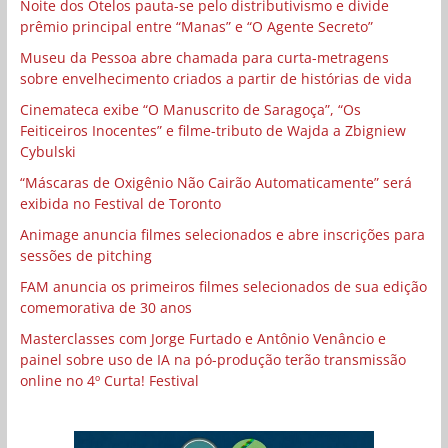
Noite dos Otelos pauta-se pelo distributivismo e divide
prêmio principal entre “Manas” e “O Agente Secreto”
Museu da Pessoa abre chamada para curta-metragens
sobre envelhecimento criados a partir de histórias de vida
Cinemateca exibe “O Manuscrito de Saragoça”, “Os
Feiticeiros Inocentes” e filme-tributo de Wajda a Zbigniew
Cybulski
“Máscaras de Oxigênio Não Cairão Automaticamente” será
exibida no Festival de Toronto
Animage anuncia filmes selecionados e abre inscrições para
sessões de pitching
FAM anuncia os primeiros filmes selecionados de sua edição
comemorativa de 30 anos
Masterclasses com Jorge Furtado e Antônio Venâncio e
painel sobre uso de IA na pó-produção terão transmissão
online no 4º Curta! Festival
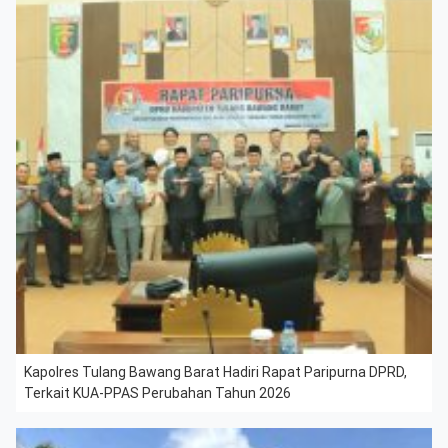
Kapolres Tulang Bawang Barat Hadiri Rapat Paripurna DPRD,
Terkait KUA-PPAS Perubahan Tahun 2026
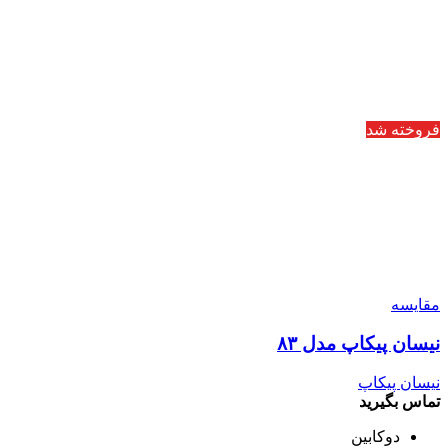
فروخته شد
مقایسه
نیسان پیکاپ مدل ۸۳
نیسان پیکاپ
تماس بگیرید
دوکابین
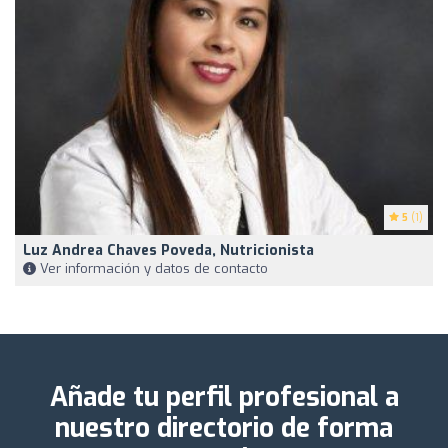
5
(1)
Luz Andrea Chaves Poveda, Nutricionista
Ver información y datos de contacto
Añade tu perfil profesional a
nuestro directorio de forma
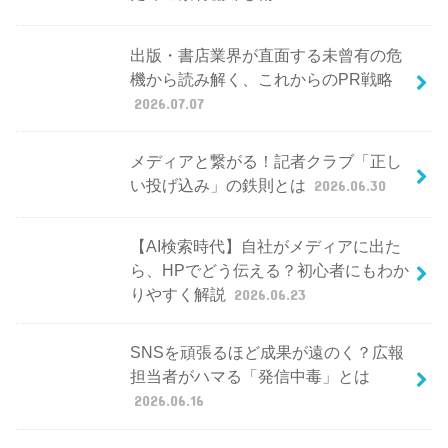
出版・書店業界が直面する未曾有の危
機から読み解く、これからのPR戦略
2026.07.07
メディアと繋がる！記者クラブ「正し
い投げ込み」の鉄則とは
2026.06.30
【AI検索時代】自社がメディアに出た
ら、HPでどう伝える？初心者にもわか
りやすく解説
2026.06.23
SNSを頑張るほど成果が遠のく？広報
担当者がハマる「発信中毒」とは
2026.06.16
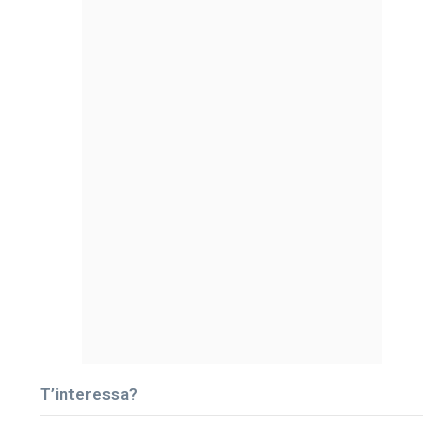
T’interessa?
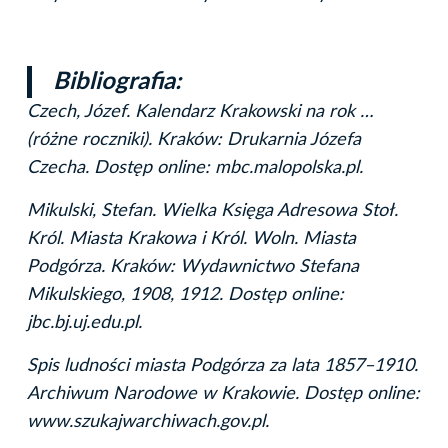
Bibliografia:
Czech, Józef. Kalendarz Krakowski na rok …
(różne roczniki). Kraków: Drukarnia Józefa
Czecha. Dostęp online: mbc.malopolska.pl.
Mikulski, Stefan. Wielka Księga Adresowa Stoł.
Król. Miasta Krakowa i Król. Woln. Miasta
Podgórza. Kraków: Wydawnictwo Stefana
Mikulskiego, 1908, 1912. Dostęp online:
jbc.bj.uj.edu.pl.
Spis ludności miasta Podgórza za lata 1857–1910.
Archiwum Narodowe w Krakowie. Dostęp online:
www.szukajwarchiwach.gov.pl.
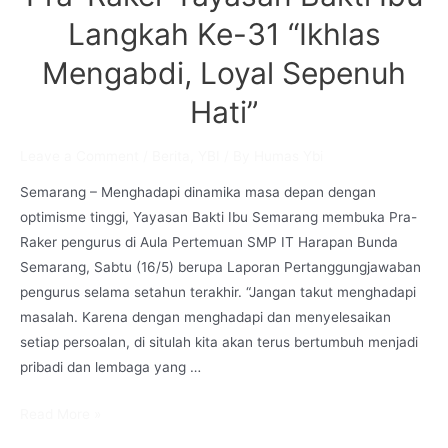
Langkah Ke-31 “Ikhlas
Mengabdi, Loyal Sepenuh
Hati”
Leave a Comment
/
Berita
,
YBI
/ By
Humas Ybi
Semarang – Menghadapi dinamika masa depan dengan
optimisme tinggi, Yayasan Bakti Ibu Semarang membuka Pra-
Raker pengurus di Aula Pertemuan SMP IT Harapan Bunda
Semarang, Sabtu (16/5) berupa Laporan Pertanggungjawaban
pengurus selama setahun terakhir. “Jangan takut menghadapi
masalah. Karena dengan menghadapi dan menyelesaikan
setiap persoalan, di situlah kita akan terus bertumbuh menjadi
pribadi dan lembaga yang …
Pra-
Read More »
Raker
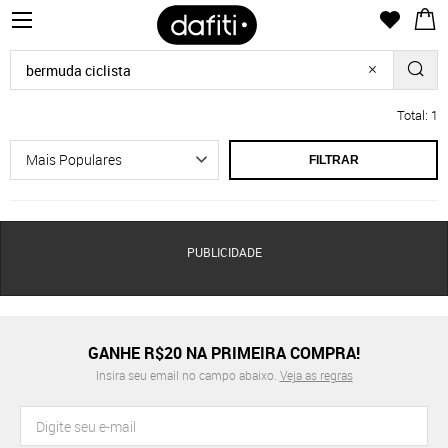
Total: 1
FILTRAR
PUBLICIDADE
GANHE R$20 NA PRIMEIRA COMPRA!
Insira seu email no campo abaixo.
Veja as regras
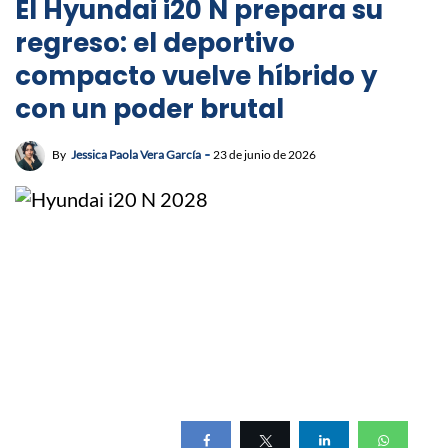
El Hyundai i20 N prepara su
regreso: el deportivo
compacto vuelve híbrido y
con un poder brutal
By
Jessica Paola Vera García
23 de junio de 2026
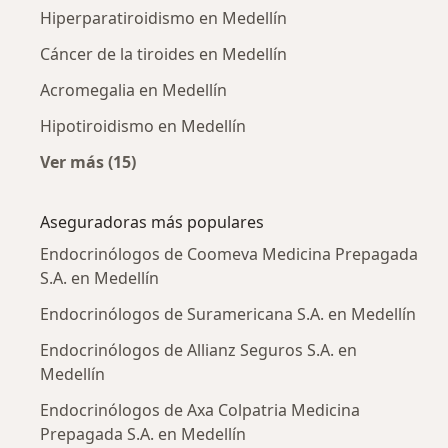
Hiperparatiroidismo en Medellín
Cáncer de la tiroides en Medellín
Acromegalia en Medellín
Hipotiroidismo en Medellín
Ver más (15)
Más en esta categoría: Enfermedades más tr
Aseguradoras más populares
Endocrinólogos de Coomeva Medicina Prepagada
S.A. en Medellín
Endocrinólogos de Suramericana S.A. en Medellín
Endocrinólogos de Allianz Seguros S.A. en
Medellín
Endocrinólogos de Axa Colpatria Medicina
Prepagada S.A. en Medellín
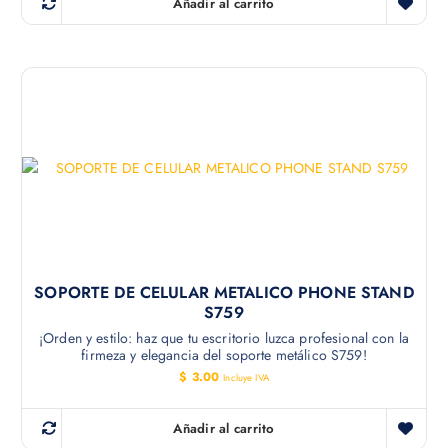
Añadir al carrito
SOPORTE DE CELULAR METALICO PHONE STAND
S759
¡Orden y estilo: haz que tu escritorio luzca profesional con la
firmeza y elegancia del soporte metálico S759!
$
3.00
Incluye IVA
Añadir al carrito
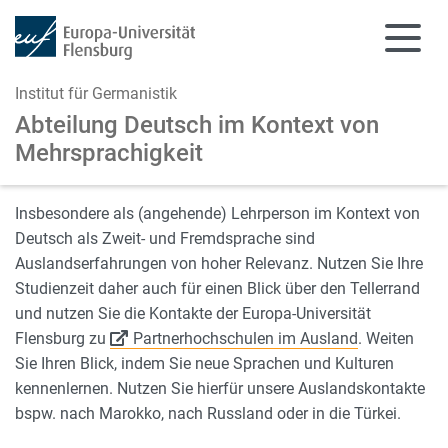
Institut für Germanistik
Abteilung Deutsch im Kontext von
Mehrsprachigkeit
Zum Hauptinhalt springen
Zur Navigation springen
Insbesondere als (angehende) Lehrperson im Kontext von
Deutsch als Zweit- und Fremdsprache sind
Auslandserfahrungen von hoher Relevanz. Nutzen Sie Ihre
Studienzeit daher auch für einen Blick über den Tellerrand
und nutzen Sie die Kontakte der Europa-Universität
Flensburg zu
Partnerhochschulen im Ausland
. Weiten
Sie Ihren Blick, indem Sie neue Sprachen und Kulturen
kennenlernen. Nutzen Sie hierfür unsere Auslandskontakte
bspw. nach Marokko, nach Russland oder in die Türkei.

•••••

**Task instructions**
Everything in the listing, except its images, should be set down exactly.

**Task response**
Noite dos Otelos pauta-se pelo distributivismo e divide
prêmio principal entre “Manas” e “O Agente Secreto”
Museu da Pessoa abre chamada para curta-metragens
sobre envelhecimento criados a partir de histórias de vida
Cinemateca exibe “O Manuscrito de Saragoça”, “Os
Feiticeiros Inocentes” e filme-tributo de Wajda a Zbigniew
Cybulski
“Máscaras de Oxigênio Não Cairão Automaticamente” será
exibida no Festival de Toronto
Animage anuncia filmes selecionados e abre inscrições para
sessões de pitching
FAM anuncia os primeiros filmes selecionados de sua edição
comemorativa de 30 anos
Masterclasses com Jorge Furtado e Antônio Venâncio e
painel sobre uso de IA na pó-produção terão transmissão
online no 4º Curta! Festival
Kapolres Tulang Bawang Barat Hadiri Rapat Paripurna DPRD,
Terkait KUA-PPAS Perubahan Tahun 2026
فروخته شد
مقایسه
نیسان پیکاپ مدل ۸۳
نیسان پیکاپ
تماس بگیرید
دوکابین
5
(1)
Luz Andrea Chaves Poveda, Nutricionista
Ver información y datos de contacto
Añade tu perfil profesional a
nuestro directorio de forma
出版・書店業界が直面する未曾有の危
機から読み解く、これからのPR戦略
2026.07.07
メディアと繋がる！記者クラブ「正し
い投げ込み」の鉄則とは
2026.06.30
【AI検索時代】自社がメディアに出た
ら、HPでどう伝える？初心者にもわか
りやすく解説
2026.06.23
SNSを頑張るほど成果が遠のく？広報
担当者がハマる「発信中毒」とは
2026.06.16
T’interessa?
Bibliografia:
Czech, Józef. Kalendarz Krakowski na rok …
(różne roczniki). Kraków: Drukarnia Józefa
Czecha. Dostęp online: mbc.malopolska.pl.
Mikulski, Stefan. Wielka Księga Adresowa Stoł.
Król. Miasta Krakowa i Król. Woln. Miasta
Podgórza. Kraków: Wydawnictwo Stefana
Mikulskiego, 1908, 1912. Dostęp online:
jbc.bj.uj.edu.pl.
Spis ludności miasta Podgórza za lata 1857–1910.
Archiwum Narodowe w Krakowie. Dostęp online:
www.szukajwarchiwach.gov.pl.
Langkah Ke-31 “Ikhlas
Mengabdi, Loyal Sepenuh
Hati”
Leave a Comment
/
Berita
,
YBI
/ By
Humas Ybi
Semarang – Menghadapi dinamika masa depan dengan
optimisme tinggi, Yayasan Bakti Ibu Semarang membuka Pra-
Raker pengurus di Aula Pertemuan SMP IT Harapan Bunda
Semarang, Sabtu (16/5) berupa Laporan Pertanggungjawaban
pengurus selama setahun terakhir. “Jangan takut menghadapi
masalah. Karena dengan menghadapi dan menyelesaikan
setiap persoalan, di situlah kita akan terus bertumbuh menjadi
pribadi dan lembaga yang …
Pra-
Read More »
Raker
Total: 1
FILTRAR
PUBLICIDADE
GANHE R$20 NA PRIMEIRA COMPRA!
Insira seu email no campo abaixo.
Veja as regras
El Hyundai i20 N prepara su
regreso: el deportivo
compacto vuelve híbrido y
con un poder brutal
By
Jessica Paola Vera García
23 de junio de 2026
Hiperparatiroidismo en Medellín
Cáncer de la tiroides en Medellín
Acromegalia en Medellín
Hipotiroidismo en Medellín
Ver más (15)
Más en esta categoría: Enfermedades más tr
Aseguradoras más populares
Endocrinólogos de Coomeva Medicina Prepagada
S.A. en Medellín
Endocrinólogos de Suramericana S.A. en Medellín
Endocrinólogos de Allianz Seguros S.A. en
Medellín
Endocrinólogos de Axa Colpatria Medicina
Prepagada S.A. en Medellín
Añadir al carrito
SOPORTE DE CELULAR METALICO PHONE STAND
S759
¡Orden y estilo: haz que tu escritorio luzca profesional con la
firmeza y elegancia del soporte metálico S759!
$
3.00
Incluye IVA
Añadir al carrito
Institut für Germanistik
Abteilung Deutsch im Kontext von
Mehrsprachigkeit
Zum Hauptinhalt springen
Zur Navigation springen
Insbesondere als (angehende) Lehrperson im Kontext von
Deutsch als Zweit- und Fremdsprache sind
Auslandserfahrungen von hoher Relevanz. Nutzen Sie Ihre
Studienzeit daher auch für einen Blick über den Tellerrand
und nutzen Sie die Kontakte der Europa-Universität
Flensburg zu
Partnerhochschulen im Ausland
. Weiten
Sie Ihren Blick, indem Sie neue Sprachen und Kulturen
kennenlernen. Nutzen Sie hierfür unsere Auslandskontakte
bspw. nach Marokko, nach Russland oder in die Türkei.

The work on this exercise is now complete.